Leave out every picture and set down, exactly, the lines below from the one holding "que ayudan a administrar de una mane" up to and including the one holding "back eilandsfeer vind".

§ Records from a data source
________
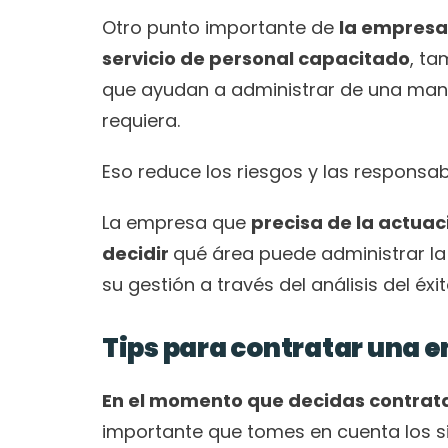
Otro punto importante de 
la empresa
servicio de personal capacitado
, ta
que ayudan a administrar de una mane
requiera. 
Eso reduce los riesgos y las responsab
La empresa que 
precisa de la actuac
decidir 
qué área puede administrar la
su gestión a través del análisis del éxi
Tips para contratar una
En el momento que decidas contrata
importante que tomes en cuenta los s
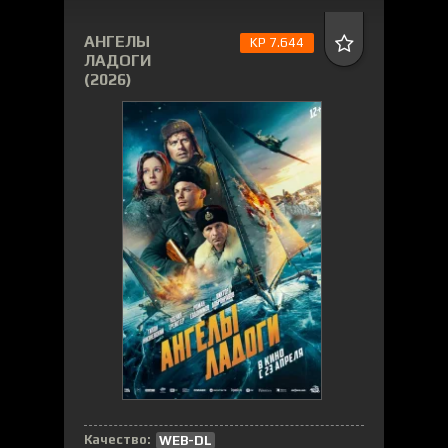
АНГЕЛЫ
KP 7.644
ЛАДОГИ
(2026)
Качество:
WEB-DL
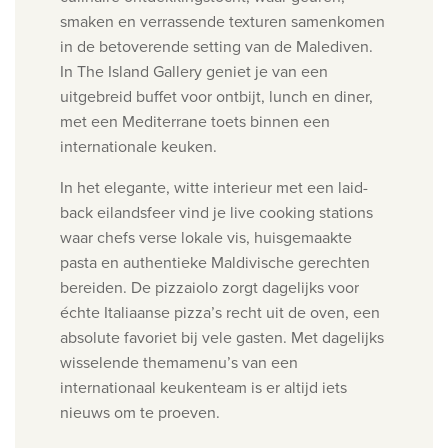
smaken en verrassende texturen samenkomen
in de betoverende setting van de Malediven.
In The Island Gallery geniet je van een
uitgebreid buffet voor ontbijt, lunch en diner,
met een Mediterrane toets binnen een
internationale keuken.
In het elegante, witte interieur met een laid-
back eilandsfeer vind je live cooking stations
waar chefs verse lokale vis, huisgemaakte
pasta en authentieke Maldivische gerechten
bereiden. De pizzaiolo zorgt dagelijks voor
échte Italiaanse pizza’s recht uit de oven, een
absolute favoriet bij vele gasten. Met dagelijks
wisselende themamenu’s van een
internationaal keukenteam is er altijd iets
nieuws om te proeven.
________
§ Answer to this problem
que ayudan a administrar de una mane
requiera. 
Eso reduce los riesgos y las responsab
La empresa que 
precisa de la actuac
decidir 
qué área puede administrar la
su gestión a través del análisis del éxi
Tips para contratar una
En el momento que decidas contrata
importante que tomes en cuenta los s
АНГЕЛЫ
KP 7.644
ЛАДОГИ
(2026)
Качество:
WEB-DL
smaken en verrassende texturen samenkomen
in de betoverende setting van de Malediven.
In The Island Gallery geniet je van een
uitgebreid buffet voor ontbijt, lunch en diner,
met een Mediterrane toets binnen een
internationale keuken.
In het elegante, witte interieur met een laid-
back eilandsfeer vind je live cooking stations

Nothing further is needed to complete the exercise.